**Required action:**
Pictures do not belong in the copy; quote every entry below exactly.

(Exercise data Opens)

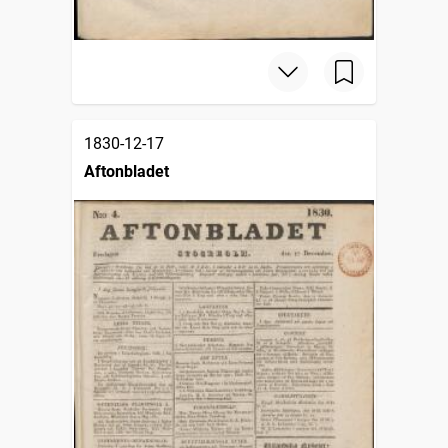
1830-12-17
Aftonbladet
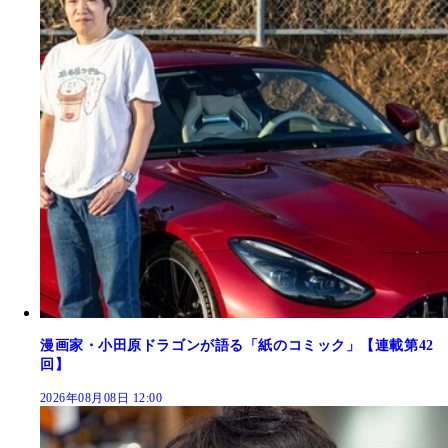
漫画家・小田原ドラゴンが語る「紙のコミック」【連載第42
回】
2026年08月08日 12:00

(Exercise data Closes)

**Problem solution:**
1830-12-17
Aftonbladet
漫画家・小田原ドラゴンが語る「紙のコミック」【連載第42
回】
2026年08月08日 12:00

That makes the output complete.